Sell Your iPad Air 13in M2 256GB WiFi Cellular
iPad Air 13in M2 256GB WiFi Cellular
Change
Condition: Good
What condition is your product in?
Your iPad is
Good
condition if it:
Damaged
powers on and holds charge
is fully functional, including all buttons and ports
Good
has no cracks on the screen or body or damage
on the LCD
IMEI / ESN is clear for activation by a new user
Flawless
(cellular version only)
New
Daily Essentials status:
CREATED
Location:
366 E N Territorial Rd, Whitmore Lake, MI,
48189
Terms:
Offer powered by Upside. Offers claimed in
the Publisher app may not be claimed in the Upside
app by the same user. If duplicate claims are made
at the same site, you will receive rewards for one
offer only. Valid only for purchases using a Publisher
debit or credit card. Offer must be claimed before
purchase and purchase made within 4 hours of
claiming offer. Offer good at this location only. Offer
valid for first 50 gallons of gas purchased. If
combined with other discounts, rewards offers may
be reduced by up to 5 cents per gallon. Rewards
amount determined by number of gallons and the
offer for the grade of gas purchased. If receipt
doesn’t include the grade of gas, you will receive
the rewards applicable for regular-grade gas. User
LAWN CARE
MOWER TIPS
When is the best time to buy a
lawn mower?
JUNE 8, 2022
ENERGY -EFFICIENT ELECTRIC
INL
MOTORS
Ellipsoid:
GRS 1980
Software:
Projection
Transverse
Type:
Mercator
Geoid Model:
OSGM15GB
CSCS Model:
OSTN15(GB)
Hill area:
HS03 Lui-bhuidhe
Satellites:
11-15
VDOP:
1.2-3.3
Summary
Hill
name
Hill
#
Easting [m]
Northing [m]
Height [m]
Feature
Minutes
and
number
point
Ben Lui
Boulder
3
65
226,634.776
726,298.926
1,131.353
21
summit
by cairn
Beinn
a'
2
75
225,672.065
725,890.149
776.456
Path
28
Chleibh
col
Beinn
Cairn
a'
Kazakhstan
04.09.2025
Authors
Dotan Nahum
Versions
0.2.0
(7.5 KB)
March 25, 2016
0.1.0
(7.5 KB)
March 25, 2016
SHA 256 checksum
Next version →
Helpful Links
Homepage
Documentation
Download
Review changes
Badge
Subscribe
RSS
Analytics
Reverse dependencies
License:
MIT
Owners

# # # # # # #

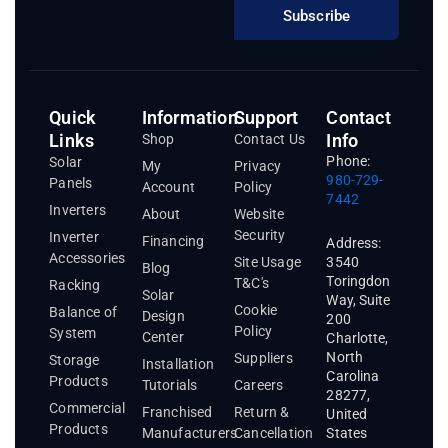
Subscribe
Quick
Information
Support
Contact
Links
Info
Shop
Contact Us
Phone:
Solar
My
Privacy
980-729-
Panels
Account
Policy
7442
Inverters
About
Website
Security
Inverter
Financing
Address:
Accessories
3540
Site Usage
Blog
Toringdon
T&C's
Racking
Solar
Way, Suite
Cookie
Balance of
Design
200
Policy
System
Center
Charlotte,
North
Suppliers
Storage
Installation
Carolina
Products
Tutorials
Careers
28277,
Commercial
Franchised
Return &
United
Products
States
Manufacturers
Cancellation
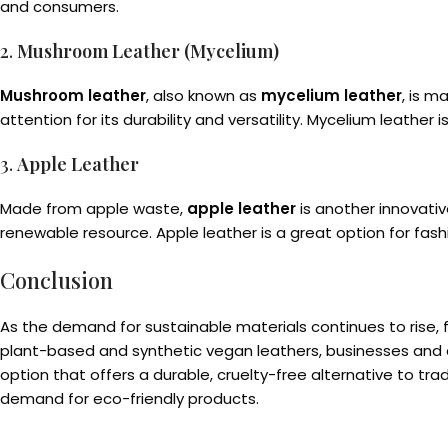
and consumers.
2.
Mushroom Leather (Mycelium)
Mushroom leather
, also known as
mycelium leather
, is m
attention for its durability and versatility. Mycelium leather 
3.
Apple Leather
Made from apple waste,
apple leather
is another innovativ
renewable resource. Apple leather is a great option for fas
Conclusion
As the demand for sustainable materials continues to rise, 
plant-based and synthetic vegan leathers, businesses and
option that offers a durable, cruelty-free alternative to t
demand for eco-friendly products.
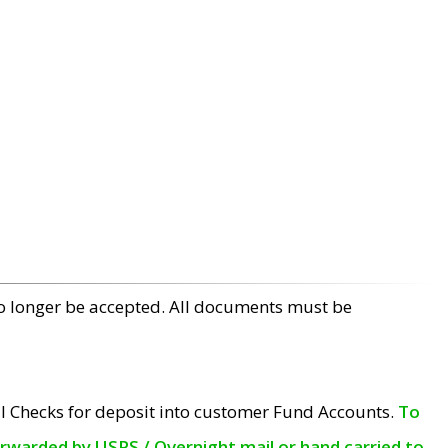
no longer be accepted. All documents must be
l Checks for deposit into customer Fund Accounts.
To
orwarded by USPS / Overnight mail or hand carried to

# # # # # # #

> Task
Return all lines from the data above with "will" in them.

> Task output
at the same site, you will receive rewards for one
doesn’t include the grade of gas, you will receive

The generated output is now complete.